Redshirt junior Ted Larsen wasn't overly surprised when NC State coach Tom O'Brien asked him to move from defensive tackle to the offensive line.
Larsen has bounced back and forth between left guard and center, expecting to play the latter position for the annual Red & White Spring Game at 1 p.m. Saturday at Carter-Finley Stadium.
"Whatever I can do to make the team better," Larsen said. "Wherever I can get the most playing time. I'll just try my hardest at that position.
"I've had a lot thrown at me but I think I've picked it up fine. I just want to finish out the spring good with the two practices and the spring game. I hope I can be as aggressive as I want and get after everybody."
Larsen finished with 13 tackles and three sacks in 11 games last season as part of a rotation of defensive tackles. He lived for the big hit or sack, but now must find different ways to get excited.
"Whenever you can get a good snap and protect the quarterback, it's a great feeling," Larsen said. "When you get a good drive block or reach block, it's another good feeling. Getting a pancake is great. I got my first one on the first day doing board drills. You just go right through them."

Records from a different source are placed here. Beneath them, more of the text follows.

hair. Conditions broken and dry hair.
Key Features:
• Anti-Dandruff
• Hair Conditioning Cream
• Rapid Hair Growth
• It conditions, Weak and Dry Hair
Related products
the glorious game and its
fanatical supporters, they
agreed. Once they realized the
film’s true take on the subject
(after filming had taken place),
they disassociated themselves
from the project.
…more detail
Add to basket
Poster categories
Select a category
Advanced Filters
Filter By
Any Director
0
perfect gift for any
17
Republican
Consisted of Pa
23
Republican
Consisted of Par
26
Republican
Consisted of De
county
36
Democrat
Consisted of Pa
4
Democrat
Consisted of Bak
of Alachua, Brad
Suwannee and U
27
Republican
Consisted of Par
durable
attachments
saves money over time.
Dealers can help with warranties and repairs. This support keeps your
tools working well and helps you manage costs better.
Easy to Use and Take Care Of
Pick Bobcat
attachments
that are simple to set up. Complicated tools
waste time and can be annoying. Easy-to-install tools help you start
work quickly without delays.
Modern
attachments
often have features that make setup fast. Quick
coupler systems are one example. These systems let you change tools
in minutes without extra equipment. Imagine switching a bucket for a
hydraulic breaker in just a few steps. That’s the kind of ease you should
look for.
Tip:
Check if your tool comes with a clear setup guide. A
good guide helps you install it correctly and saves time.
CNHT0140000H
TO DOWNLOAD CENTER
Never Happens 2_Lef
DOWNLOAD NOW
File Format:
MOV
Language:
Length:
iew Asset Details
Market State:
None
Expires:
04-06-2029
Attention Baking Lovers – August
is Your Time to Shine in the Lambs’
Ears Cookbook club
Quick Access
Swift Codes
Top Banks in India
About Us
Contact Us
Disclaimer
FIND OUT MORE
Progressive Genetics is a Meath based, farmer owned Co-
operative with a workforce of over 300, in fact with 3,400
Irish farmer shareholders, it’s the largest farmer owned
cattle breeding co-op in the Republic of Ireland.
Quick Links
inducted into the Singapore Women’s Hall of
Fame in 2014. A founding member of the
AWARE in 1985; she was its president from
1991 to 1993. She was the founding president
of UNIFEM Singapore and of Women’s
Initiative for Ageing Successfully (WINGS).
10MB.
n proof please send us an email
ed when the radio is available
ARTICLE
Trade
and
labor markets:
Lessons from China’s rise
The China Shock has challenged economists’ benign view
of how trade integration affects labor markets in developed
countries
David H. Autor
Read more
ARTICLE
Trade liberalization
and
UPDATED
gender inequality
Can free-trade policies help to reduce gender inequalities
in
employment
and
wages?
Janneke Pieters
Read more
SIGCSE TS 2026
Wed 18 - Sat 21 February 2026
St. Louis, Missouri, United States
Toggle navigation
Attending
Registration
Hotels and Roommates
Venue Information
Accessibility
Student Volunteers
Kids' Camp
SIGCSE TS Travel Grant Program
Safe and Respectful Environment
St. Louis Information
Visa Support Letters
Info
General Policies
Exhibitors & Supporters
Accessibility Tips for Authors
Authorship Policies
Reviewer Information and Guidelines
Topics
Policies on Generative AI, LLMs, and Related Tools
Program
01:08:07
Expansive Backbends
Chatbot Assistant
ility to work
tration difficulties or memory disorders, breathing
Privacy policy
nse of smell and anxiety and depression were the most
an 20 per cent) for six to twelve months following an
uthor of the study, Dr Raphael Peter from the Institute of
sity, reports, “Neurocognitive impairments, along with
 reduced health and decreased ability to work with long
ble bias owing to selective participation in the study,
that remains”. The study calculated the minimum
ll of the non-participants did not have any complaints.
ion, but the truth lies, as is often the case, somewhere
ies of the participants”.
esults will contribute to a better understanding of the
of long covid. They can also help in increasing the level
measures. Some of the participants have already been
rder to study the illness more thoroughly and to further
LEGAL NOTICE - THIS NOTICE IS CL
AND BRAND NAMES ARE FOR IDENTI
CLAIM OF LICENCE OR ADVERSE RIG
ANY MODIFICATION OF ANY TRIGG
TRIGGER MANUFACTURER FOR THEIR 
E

Larsen was also joined on the offensive line by fellow defensive tackle John Bedics, a redshirt senior who is competing for playing time at left guard. Bedics and Larsen were roommates for two years.

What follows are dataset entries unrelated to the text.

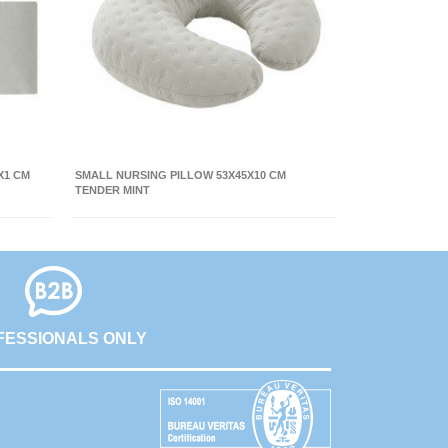
X1 CM
SMALL NURSING PILLOW 53X45X10 CM
TENDER MINT
FESSIONALS ONLY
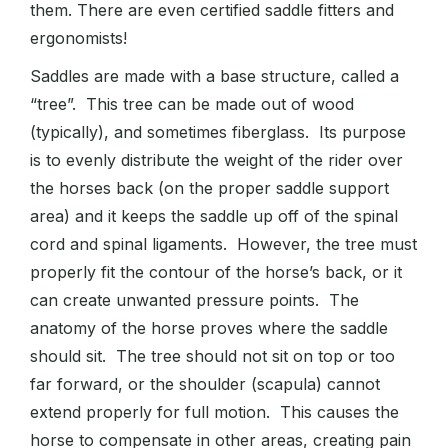
them. There are even certified saddle fitters and
ergonomists!
Saddles are made with a base structure, called a
“tree”. This tree can be made out of wood
(typically), and sometimes fiberglass. Its purpose
is to evenly distribute the weight of the rider over
the horses back (on the proper saddle support
area) and it keeps the saddle up off of the spinal
cord and spinal ligaments. However, the tree must
properly fit the contour of the horse’s back, or it
can create unwanted pressure points. The
anatomy of the horse proves where the saddle
should sit. The tree should not sit on top or too
far forward, or the shoulder (scapula) cannot
extend properly for full motion. This causes the
horse to compensate in other areas, creating pain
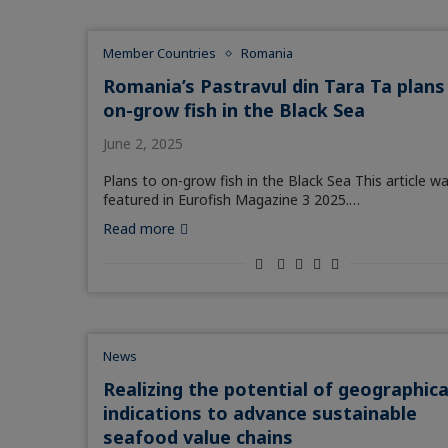
Member Countries
Romania
Romania’s Pastravul din Tara Ta plans
on-grow fish in the Black Sea
June 2, 2025
Plans to on-grow fish in the Black Sea This article w
featured in Eurofish Magazine 3 2025.…
Read more
News
Realizing the potential of geographica
indications to advance sustainable
seafood value chains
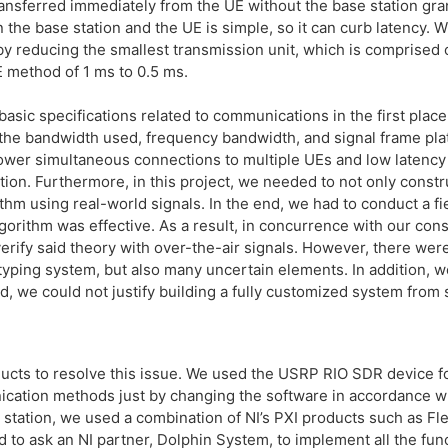
ransferred immediately from the UE without the base station gr
the base station and the UE is simple, so it can curb latency. W
by reducing the smallest transmission unit, which is comprised 
E method of 1 ms to 0.5 ms.
basic specifications related to communications in the first place
 the bandwidth used, frequency bandwidth, and signal frame pla
 power simultaneous connections to multiple UEs and low latenc
ion. Furthermore, in this project, we needed to not only constru
thm using real-world signals. In the end, we had to conduct a fi
orithm was effective. As a result, in concurrence with our cons
verify said theory with over-the-air signals. However, there we
typing system, but also many uncertain elements. In addition, we
, we could not justify building a fully customized system from sc
ts to resolve this issue. We used the USRP RIO SDR device for
cation methods just by changing the software in accordance wi
 station, we used a combination of NI’s PXI products such as Fl
 to ask an NI partner, Dolphin System, to implement all the fun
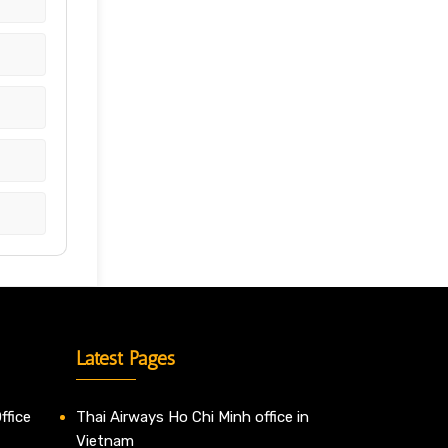
Latest Pages
ffice
Thai Airways Ho Chi Minh office in
Vietnam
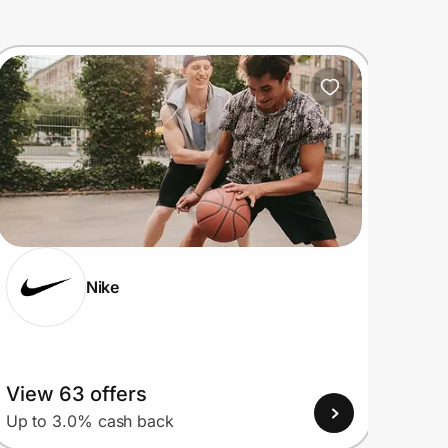
Nike
View 63 offers
View
Up to 3.0% cash back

"We are pretty close," Larsen said. "It's a good experience to share because it's nice to have somebody over there with me who is going through the same thing. It was a pretty painless move to offense."

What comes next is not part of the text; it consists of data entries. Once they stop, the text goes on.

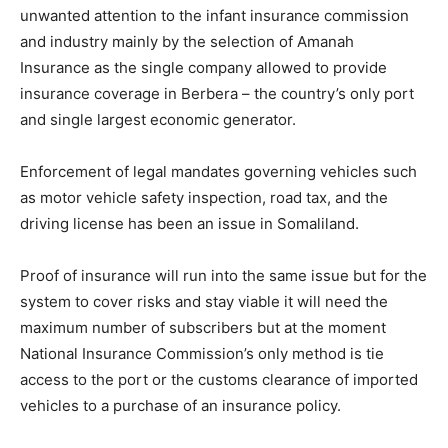
unwanted attention to the infant insurance commission
and industry mainly by the selection of Amanah
Insurance as the single company allowed to provide
insurance coverage in Berbera – the country’s only port
and single largest economic generator.
Enforcement of legal mandates governing vehicles such
as motor vehicle safety inspection, road tax, and the
driving license has been an issue in Somaliland.
Proof of insurance will run into the same issue but for the
system to cover risks and stay viable it will need the
maximum number of subscribers but at the moment
National Insurance Commission’s only method is tie
access to the port or the customs clearance of imported
vehicles to a purchase of an insurance policy.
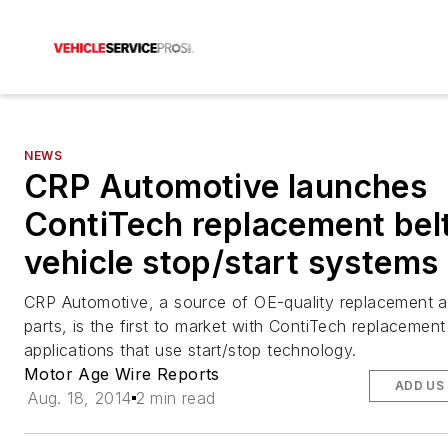
NEWS
CRP Automotive launches
ContiTech replacement belt
vehicle stop/start systems
CRP Automotive, a source of OE-quality replacement a
parts, is the first to market with ContiTech replacement 
applications that use start/stop technology.
Motor Age Wire Reports
ADD US
Aug. 18, 2014
2 min read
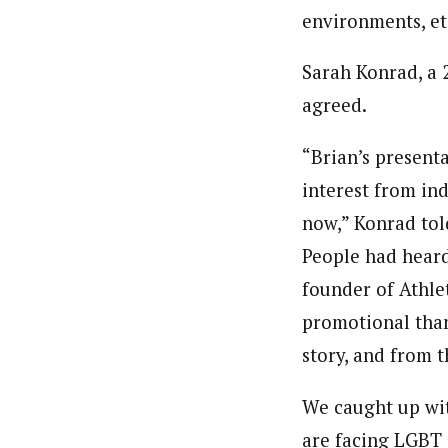
environments, et
Sarah Konrad, a 
agreed.
“Brian’s presenta
interest from in
now,” Konrad told
People had heard
founder of Athle
promotional than
story, and from t
We caught up wit
are facing LGBT 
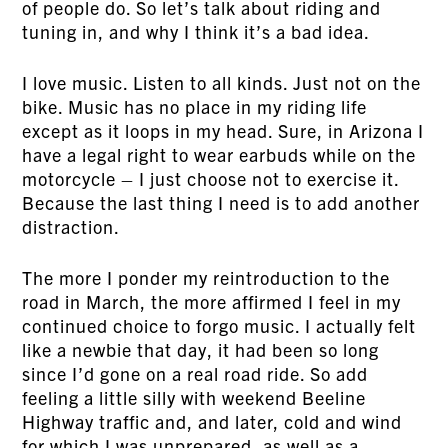
of people do. So let’s talk about riding and
tuning in, and why I think it’s a bad idea.
I love music. Listen to all kinds. Just not on the
bike. Music has no place in my riding life
except as it loops in my head. Sure, in Arizona I
have a legal right to wear earbuds while on the
motorcycle – I just choose not to exercise it.
Because the last thing I need is to add another
distraction.
The more I ponder my reintroduction to the
road in March, the more affirmed I feel in my
continued choice to forgo music. I actually felt
like a newbie that day, it had been so long
since I’d gone on a real road ride. So add
feeling a little silly with weekend Beeline
Highway traffic and, and later, cold and wind
for which I was unprepared, as well as a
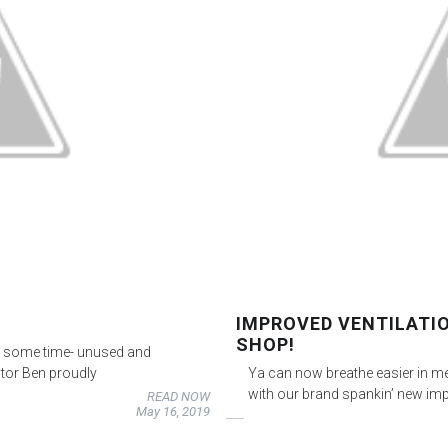
IMPROVED VENTILATI
SHOP!
uite some time- unused and
ctor Ben proudly
Ya can now breathe easier in m
with our brand spankin’ new imp
READ NOW
May 16, 2019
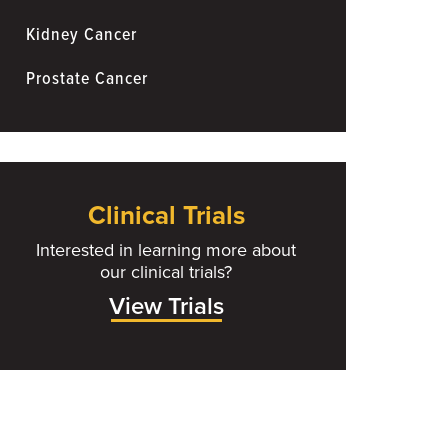
Kidney Cancer
Prostate Cancer
Clinical Trials
Interested in learning more about
our clinical trials?
View Trials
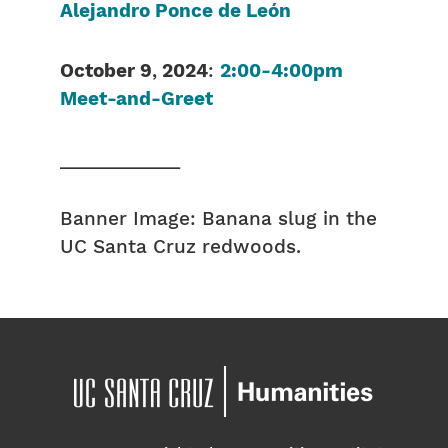
Alejandro Ponce de León
October 9
,
2024
:
2:00-4:00pm
Meet-and-Greet
____________
Banner Image: Banana slug in the
UC Santa Cruz redwoods.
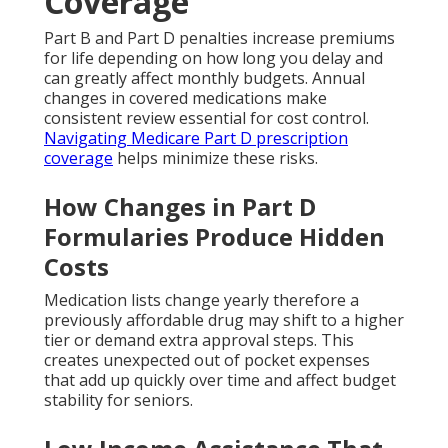
Coverage
Part B and Part D penalties increase premiums
for life depending on how long you delay and
can greatly affect monthly budgets. Annual
changes in covered medications make
consistent review essential for cost control.
Navigating Medicare Part D prescription
coverage
helps minimize these risks.
How Changes in Part D
Formularies Produce Hidden
Costs
Medication lists change yearly therefore a
previously affordable drug may shift to a higher
tier or demand extra approval steps. This
creates unexpected out of pocket expenses
that add up quickly over time and affect budget
stability for seniors.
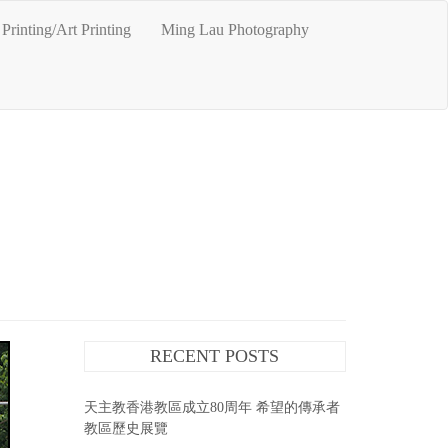
Printing/Art Printing
Ming Lau Photography
RECENT POSTS
天主教香港教區成立80周年 希望的傳承者
教區歷史展覽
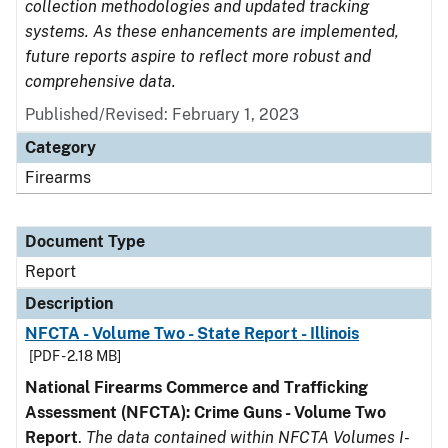
collection methodologies and updated tracking
systems. As these enhancements are implemented,
future reports aspire to reflect more robust and
comprehensive data.
Published/Revised: February 1, 2023
Category
Firearms
Document Type
Report
Description
NFCTA - Volume Two - State Report - Illinois
[PDF - 2.18 MB]
National Firearms Commerce and Trafficking
Assessment (NFCTA): Crime Guns - Volume Two
Report
.
The data contained within NFCTA Volumes I-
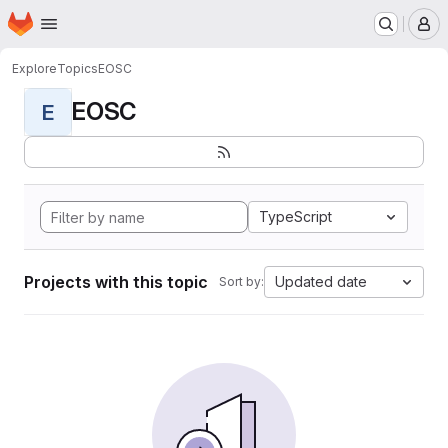
Homepage
Skip to main content
M
Explore
Topics
EOSC
EOSC
E
TypeScript
Projects with this topic
Updated date
Sort by:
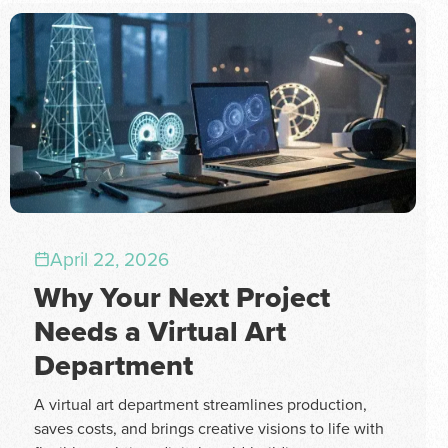
April 22, 2026
Why Your Next Project
Needs a Virtual Art
Department
A virtual art department streamlines production,
saves costs, and brings creative visions to life with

Larsen played guard University High in Palm Harbor, Fla., but playing center creates a different dynamic.
"It's been a learning experience playing center," Larsen said. "You have to call the defense, then snap the ball and come off with a lot of aggressiveness. You have to put everything together, and that's been the toughest thing, getting everything going at once."
Larsen said each of the four quarterback has a different feel when under center, and then there is the art of the shotgun snap, which was a big part of last year's passing game.
"The shotgun snap is something I really need to work on this spring and all during the summer, so it's second nature like throwing a ball," Larsen said. "It's not something I'm completely comfortable with."
Reading defenses has come pretty naturally for Larsen, who has played his fair share of different schemes under former coach Chuck Amato and currently with O'Brien.
"I feel good about all my calls," Larsen said. "I'll keep working on seeing the different fronts we'll see, like the bear fronts or three-man fronts. We have run three defensive fronts since been here. It helps out, but I'm new to it so I can't take advantage of my defensive experience yet."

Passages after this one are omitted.